(Beginning of Exercise input)

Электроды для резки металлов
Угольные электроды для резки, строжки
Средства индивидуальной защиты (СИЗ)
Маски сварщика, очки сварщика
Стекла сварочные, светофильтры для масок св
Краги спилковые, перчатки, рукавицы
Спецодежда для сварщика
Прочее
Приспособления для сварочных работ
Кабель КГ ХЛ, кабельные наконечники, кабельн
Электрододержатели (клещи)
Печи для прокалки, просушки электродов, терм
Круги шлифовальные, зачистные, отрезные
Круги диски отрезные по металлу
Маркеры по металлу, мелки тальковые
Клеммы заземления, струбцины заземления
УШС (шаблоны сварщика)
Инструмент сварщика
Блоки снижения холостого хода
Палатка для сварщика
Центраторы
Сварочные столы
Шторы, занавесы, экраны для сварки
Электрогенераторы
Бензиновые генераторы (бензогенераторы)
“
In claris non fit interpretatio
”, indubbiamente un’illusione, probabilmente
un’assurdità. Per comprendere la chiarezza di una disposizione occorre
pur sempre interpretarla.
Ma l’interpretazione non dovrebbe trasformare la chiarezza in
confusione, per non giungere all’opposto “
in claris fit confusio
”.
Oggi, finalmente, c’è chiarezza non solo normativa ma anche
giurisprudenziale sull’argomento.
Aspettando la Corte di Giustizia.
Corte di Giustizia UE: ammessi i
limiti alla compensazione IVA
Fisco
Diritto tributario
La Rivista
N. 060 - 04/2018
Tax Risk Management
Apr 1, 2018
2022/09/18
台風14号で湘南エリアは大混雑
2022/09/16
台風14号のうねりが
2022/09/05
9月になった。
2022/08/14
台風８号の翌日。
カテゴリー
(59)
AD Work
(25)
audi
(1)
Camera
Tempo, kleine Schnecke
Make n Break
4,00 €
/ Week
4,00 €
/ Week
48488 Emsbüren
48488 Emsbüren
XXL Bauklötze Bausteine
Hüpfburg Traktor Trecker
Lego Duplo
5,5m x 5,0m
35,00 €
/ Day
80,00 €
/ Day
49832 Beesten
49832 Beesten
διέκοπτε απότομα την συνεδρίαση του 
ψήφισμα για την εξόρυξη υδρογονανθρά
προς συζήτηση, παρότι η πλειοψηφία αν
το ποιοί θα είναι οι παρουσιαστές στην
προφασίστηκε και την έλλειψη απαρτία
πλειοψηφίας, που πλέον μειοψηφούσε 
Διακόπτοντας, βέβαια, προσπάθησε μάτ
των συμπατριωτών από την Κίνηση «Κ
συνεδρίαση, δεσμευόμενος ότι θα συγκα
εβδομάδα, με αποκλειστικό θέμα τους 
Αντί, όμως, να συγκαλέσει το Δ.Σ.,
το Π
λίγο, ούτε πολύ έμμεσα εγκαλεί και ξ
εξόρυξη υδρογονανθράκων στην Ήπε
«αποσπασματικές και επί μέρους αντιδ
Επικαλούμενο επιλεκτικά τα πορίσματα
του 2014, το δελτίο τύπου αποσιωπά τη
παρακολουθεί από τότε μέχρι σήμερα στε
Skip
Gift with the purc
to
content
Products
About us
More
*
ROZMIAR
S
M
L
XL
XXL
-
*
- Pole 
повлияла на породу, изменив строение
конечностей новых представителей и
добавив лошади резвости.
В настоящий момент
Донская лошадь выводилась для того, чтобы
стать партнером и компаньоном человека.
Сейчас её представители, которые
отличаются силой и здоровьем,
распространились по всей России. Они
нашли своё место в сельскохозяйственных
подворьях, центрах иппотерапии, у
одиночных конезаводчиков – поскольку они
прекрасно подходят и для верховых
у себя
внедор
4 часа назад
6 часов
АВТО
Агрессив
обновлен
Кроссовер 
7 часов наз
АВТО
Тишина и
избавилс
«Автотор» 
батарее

(End of Exercise input)

Work request - Return, from the entries, each line that holds "chiarezza".

Exercise answer -
un’assurdità. Per comprendere la chiarezza di una disposizione occorre
Ma l’interpretazione non dovrebbe trasformare la chiarezza in
Oggi, finalmente, c’è chiarezza non solo normativa ma anche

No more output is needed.